● Task to carry out
From the records below, output exactly the lines running from the line containing "1068 Budapest, Városligeti fasor 30." through the line containing "تداخل المواعيد، وسيتم", and no others.

● Material provided
*-*-*

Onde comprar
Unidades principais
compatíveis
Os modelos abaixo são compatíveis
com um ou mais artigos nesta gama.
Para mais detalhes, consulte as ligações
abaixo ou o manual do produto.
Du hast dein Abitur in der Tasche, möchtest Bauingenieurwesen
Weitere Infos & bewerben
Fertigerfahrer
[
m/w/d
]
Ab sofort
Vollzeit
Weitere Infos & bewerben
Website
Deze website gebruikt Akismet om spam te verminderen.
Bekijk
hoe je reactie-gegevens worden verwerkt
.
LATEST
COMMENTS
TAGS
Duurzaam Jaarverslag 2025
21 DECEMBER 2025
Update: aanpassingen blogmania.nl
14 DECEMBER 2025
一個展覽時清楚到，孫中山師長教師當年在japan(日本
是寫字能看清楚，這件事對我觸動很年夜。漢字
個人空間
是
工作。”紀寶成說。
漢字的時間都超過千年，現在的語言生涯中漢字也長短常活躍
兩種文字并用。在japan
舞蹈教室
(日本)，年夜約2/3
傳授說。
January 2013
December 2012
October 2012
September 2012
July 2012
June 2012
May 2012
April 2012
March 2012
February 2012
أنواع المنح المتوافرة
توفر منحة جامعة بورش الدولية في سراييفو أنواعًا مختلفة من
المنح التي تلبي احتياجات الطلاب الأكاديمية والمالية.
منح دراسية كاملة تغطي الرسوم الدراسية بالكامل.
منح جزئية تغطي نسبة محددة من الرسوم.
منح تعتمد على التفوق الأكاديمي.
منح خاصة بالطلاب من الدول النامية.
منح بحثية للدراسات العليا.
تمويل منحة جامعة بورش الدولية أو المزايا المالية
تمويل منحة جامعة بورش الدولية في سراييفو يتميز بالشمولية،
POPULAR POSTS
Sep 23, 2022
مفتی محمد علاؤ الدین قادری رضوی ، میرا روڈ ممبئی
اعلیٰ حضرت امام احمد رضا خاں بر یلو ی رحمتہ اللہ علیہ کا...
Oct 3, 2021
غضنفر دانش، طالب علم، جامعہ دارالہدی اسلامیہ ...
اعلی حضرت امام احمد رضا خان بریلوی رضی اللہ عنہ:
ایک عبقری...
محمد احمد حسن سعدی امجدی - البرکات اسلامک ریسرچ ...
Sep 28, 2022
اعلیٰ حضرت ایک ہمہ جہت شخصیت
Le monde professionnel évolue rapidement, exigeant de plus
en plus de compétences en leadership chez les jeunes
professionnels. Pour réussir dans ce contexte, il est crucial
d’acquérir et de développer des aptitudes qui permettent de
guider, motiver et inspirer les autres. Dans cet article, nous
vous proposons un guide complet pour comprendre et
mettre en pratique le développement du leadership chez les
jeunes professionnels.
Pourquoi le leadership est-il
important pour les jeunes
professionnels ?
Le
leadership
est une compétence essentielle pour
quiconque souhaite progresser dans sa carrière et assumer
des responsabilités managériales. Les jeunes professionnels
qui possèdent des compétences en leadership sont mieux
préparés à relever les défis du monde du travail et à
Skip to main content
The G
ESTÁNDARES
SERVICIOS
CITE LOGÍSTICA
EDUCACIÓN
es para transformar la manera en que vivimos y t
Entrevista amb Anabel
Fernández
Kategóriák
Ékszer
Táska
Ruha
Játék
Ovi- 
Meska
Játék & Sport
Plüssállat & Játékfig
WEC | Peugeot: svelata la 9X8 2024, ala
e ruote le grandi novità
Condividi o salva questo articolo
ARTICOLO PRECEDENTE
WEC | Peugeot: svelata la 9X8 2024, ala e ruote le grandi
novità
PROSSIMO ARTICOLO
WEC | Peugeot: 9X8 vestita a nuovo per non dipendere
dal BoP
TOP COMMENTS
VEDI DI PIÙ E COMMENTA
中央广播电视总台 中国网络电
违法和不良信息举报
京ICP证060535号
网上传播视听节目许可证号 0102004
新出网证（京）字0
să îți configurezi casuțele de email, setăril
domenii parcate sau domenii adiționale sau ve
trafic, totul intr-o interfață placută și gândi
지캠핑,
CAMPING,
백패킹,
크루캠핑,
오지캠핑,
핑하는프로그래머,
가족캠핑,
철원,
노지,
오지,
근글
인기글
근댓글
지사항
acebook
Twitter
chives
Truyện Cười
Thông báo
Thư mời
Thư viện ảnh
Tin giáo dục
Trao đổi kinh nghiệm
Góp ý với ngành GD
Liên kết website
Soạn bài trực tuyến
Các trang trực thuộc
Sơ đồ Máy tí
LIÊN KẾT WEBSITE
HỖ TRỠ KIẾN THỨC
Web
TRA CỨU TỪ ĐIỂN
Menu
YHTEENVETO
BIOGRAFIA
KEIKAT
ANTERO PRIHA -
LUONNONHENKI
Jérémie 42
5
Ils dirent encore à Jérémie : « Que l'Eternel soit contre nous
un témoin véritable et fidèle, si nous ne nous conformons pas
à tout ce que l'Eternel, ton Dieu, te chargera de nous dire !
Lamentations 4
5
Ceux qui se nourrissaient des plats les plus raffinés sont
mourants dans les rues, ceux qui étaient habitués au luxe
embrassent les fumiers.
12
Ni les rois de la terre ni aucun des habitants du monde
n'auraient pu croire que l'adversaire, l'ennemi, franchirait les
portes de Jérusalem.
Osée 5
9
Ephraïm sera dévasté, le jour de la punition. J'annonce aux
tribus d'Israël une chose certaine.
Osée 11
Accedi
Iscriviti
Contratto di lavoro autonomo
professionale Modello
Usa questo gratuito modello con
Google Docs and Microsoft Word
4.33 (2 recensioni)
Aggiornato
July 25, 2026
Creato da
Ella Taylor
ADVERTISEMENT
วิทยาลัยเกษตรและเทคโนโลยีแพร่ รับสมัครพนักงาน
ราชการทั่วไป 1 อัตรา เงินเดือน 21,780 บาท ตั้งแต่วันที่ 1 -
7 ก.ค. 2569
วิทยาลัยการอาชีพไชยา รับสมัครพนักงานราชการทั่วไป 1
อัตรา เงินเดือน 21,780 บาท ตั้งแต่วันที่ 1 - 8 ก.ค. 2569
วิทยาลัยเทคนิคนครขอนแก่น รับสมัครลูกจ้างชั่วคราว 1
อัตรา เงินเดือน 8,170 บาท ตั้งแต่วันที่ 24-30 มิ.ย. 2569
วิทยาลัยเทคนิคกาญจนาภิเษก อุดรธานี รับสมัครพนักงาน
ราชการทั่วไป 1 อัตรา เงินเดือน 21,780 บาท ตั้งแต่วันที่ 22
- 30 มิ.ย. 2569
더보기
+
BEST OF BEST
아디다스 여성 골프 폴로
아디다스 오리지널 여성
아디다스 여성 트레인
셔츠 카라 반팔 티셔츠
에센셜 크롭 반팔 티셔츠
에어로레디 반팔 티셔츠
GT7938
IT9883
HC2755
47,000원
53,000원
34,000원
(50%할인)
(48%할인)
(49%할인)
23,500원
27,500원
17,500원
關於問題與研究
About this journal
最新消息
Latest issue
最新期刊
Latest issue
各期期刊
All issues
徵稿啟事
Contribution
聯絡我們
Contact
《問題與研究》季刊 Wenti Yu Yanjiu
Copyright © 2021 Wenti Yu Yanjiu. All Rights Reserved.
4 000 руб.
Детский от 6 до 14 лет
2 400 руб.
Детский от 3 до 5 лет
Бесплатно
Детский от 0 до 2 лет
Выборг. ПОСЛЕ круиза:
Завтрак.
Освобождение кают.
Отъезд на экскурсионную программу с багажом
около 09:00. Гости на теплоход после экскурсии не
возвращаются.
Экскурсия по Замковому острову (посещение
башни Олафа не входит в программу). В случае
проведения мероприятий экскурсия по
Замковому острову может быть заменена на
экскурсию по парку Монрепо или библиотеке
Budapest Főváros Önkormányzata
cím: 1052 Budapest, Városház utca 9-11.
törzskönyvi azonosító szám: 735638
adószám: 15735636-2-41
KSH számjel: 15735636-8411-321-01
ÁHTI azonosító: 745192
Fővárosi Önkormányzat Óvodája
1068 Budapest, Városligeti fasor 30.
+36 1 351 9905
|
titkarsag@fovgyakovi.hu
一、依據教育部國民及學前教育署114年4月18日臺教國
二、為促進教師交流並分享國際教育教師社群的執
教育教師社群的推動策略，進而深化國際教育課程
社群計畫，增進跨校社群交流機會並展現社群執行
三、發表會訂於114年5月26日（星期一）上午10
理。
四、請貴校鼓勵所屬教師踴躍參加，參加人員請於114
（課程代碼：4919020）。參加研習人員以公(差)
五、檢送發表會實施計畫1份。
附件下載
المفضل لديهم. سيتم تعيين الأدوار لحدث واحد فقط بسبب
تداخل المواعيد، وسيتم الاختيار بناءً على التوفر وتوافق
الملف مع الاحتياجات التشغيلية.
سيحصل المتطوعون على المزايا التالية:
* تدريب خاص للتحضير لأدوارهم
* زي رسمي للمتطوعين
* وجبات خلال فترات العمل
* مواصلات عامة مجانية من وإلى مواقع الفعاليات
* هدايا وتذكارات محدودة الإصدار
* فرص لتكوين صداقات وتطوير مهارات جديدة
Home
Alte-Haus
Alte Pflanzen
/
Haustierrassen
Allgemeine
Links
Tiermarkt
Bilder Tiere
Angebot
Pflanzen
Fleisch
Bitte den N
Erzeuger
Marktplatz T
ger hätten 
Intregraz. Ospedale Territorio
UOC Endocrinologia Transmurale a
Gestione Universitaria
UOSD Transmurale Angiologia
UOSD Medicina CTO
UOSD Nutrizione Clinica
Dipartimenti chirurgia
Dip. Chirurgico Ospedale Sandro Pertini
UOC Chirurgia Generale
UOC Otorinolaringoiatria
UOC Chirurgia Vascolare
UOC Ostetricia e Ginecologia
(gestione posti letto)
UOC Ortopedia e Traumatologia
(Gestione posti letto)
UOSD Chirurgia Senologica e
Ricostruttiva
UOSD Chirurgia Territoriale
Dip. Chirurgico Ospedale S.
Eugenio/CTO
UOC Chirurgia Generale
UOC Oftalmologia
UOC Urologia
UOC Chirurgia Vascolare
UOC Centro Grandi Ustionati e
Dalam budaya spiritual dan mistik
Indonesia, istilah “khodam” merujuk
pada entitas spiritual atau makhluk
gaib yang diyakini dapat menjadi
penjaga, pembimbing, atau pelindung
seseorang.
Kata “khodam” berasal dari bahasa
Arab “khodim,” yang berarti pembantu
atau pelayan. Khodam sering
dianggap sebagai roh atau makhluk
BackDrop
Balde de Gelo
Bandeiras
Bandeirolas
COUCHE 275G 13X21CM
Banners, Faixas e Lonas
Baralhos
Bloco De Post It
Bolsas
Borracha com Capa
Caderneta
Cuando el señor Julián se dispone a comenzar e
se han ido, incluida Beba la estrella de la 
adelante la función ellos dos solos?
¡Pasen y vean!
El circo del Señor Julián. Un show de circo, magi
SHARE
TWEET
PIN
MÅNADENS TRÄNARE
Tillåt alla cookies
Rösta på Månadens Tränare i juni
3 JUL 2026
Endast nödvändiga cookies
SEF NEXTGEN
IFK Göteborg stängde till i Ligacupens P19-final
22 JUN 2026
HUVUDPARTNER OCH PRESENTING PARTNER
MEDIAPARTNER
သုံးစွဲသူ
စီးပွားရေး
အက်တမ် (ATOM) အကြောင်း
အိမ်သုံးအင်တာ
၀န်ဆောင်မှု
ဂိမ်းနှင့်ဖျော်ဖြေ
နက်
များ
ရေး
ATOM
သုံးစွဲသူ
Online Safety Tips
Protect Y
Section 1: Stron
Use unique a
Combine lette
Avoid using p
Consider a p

*-*-*

● Task solution
1068 Budapest, Városligeti fasor 30.
+36 1 351 9905
|
titkarsag@fovgyakovi.hu
一、依據教育部國民及學前教育署114年4月18日臺教國
二、為促進教師交流並分享國際教育教師社群的執
教育教師社群的推動策略，進而深化國際教育課程
社群計畫，增進跨校社群交流機會並展現社群執行
三、發表會訂於114年5月26日（星期一）上午10
理。
四、請貴校鼓勵所屬教師踴躍參加，參加人員請於114
（課程代碼：4919020）。參加研習人員以公(差)
五、檢送發表會實施計畫1份。
附件下載
المفضل لديهم. سيتم تعيين الأدوار لحدث واحد فقط بسبب
تداخل المواعيد، وسيتم الاختيار بناءً على التوفر وتوافق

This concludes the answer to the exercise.